Work item: Write out each line below precisely, passing over the pictures.

[Records from a collection]
----------
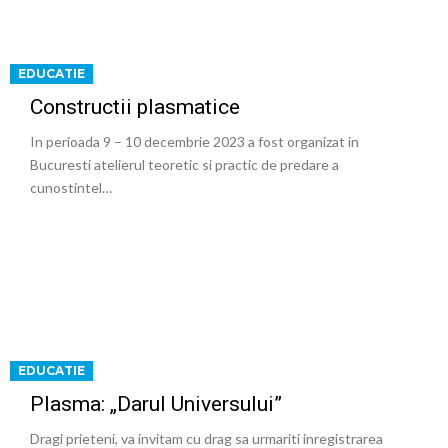
EDUCATIE
Constructii plasmatice
In perioada 9 – 10 decembrie 2023 a fost organizat in
Bucuresti atelierul teoretic si practic de predare a
cunostintel…
EDUCATIE
Plasma: „Darul Universului”
Dragi prieteni, va invitam cu drag sa urmariti inregistrarea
----------
Response to the exercise:
EDUCATIE
Constructii plasmatice
In perioada 9 – 10 decembrie 2023 a fost organizat in
Bucuresti atelierul teoretic si practic de predare a
cunostintel…
EDUCATIE
Plasma: „Darul Universului”
Dragi prieteni, va invitam cu drag sa urmariti inregistrarea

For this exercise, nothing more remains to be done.